■ What is required: Leave out every picture, and output exactly the lines from the line containing "键工具，其多样性让企业在选型时常常面临困惑。本文将从功能" through the last line of the data.

■ Data shown:
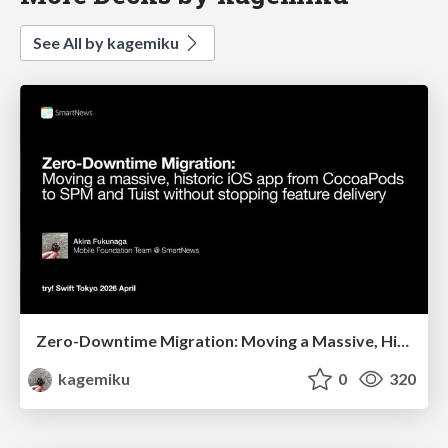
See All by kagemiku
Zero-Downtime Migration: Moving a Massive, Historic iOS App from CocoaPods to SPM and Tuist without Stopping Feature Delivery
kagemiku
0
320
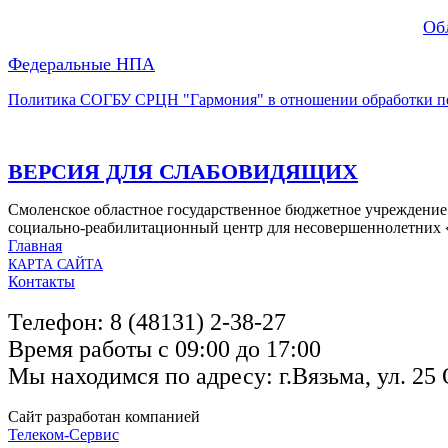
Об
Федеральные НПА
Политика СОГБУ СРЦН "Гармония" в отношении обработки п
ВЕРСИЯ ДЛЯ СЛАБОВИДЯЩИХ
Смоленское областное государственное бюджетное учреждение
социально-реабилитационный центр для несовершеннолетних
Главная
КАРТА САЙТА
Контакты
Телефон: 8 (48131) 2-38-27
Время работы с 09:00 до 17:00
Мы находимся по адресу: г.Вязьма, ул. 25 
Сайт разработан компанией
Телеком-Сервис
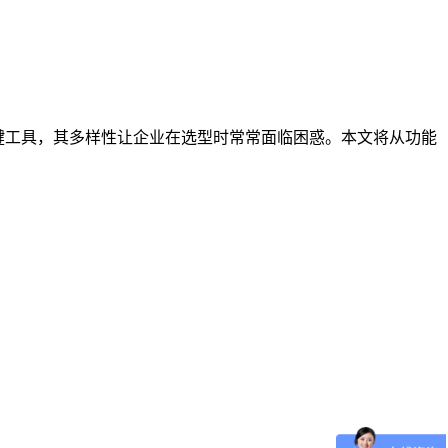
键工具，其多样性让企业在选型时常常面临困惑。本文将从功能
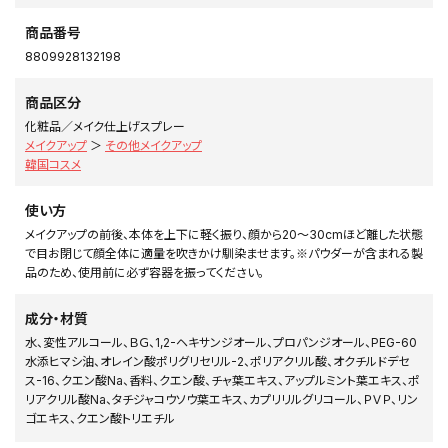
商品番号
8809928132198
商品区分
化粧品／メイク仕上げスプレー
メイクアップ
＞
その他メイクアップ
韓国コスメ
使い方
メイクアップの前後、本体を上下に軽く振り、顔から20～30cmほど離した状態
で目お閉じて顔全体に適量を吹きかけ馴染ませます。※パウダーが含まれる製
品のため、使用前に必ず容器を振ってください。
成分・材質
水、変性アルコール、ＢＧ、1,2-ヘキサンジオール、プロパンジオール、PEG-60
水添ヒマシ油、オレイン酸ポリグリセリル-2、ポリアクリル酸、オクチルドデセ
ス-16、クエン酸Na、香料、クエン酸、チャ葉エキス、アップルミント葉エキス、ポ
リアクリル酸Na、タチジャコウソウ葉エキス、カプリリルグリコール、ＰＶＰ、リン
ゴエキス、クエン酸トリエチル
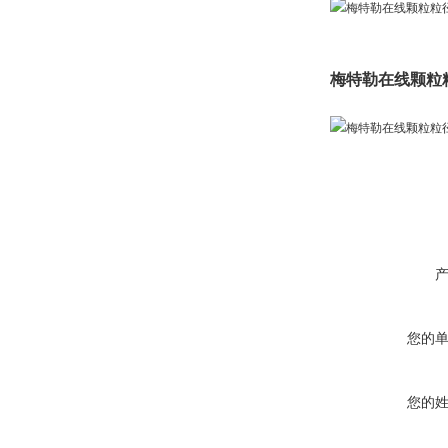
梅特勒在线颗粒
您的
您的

■ Reply to the task:
键工具，其多样性让企业在选型时常常面临困惑。本文将从功能
商品番号
8809928132198
商品区分
化粧品／メイク仕上げスプレー
メイクアップ
＞
その他メイクアップ
韓国コスメ
使い方
メイクアップの前後、本体を上下に軽く振り、顔から20～30cmほど離した状態
で目お閉じて顔全体に適量を吹きかけ馴染ませます。※パウダーが含まれる製
品のため、使用前に必ず容器を振ってください。
成分・材質
水、変性アルコール、ＢＧ、1,2-ヘキサンジオール、プロパンジオール、PEG-60
水添ヒマシ油、オレイン酸ポリグリセリル-2、ポリアクリル酸、オクチルドデセ
ス-16、クエン酸Na、香料、クエン酸、チャ葉エキス、アップルミント葉エキス、ポ
リアクリル酸Na、タチジャコウソウ葉エキス、カプリリルグリコール、ＰＶＰ、リン
ゴエキス、クエン酸トリエチル
梅特勒在线颗粒
您的
您的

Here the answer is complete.